▸ EXERCISE REQUIREMENTS: Find every line below with the word "Chinese" in it, and copy each one.

══════

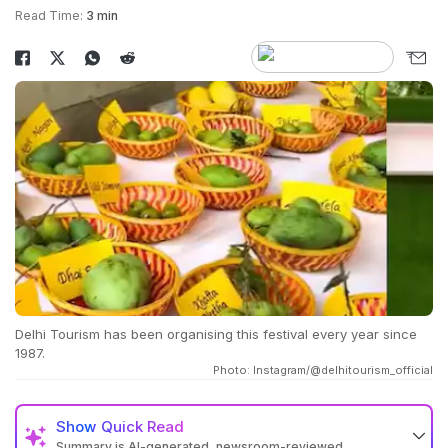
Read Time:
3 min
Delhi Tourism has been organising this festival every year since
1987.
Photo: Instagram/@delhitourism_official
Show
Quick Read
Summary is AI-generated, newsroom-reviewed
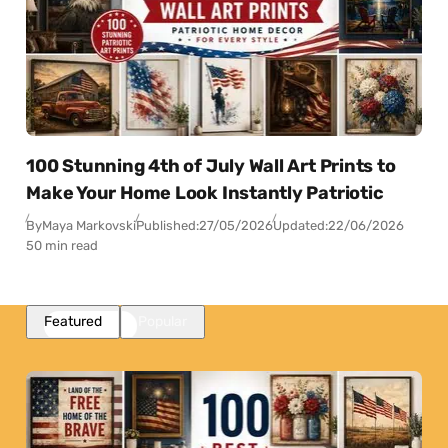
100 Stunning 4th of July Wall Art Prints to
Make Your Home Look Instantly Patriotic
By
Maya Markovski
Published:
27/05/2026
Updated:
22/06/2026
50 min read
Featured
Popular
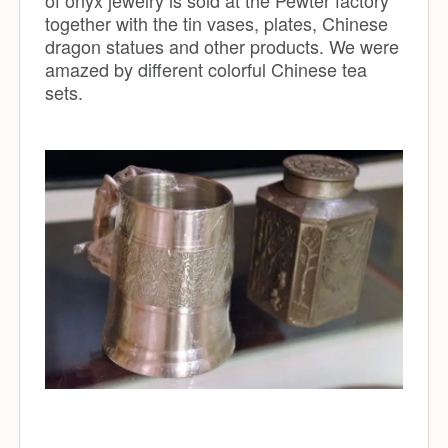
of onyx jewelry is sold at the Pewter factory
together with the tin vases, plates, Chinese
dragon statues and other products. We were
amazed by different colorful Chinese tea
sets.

══════

▸ YOUR SOLUTION:
together with the tin vases, plates, Chinese
amazed by different colorful Chinese tea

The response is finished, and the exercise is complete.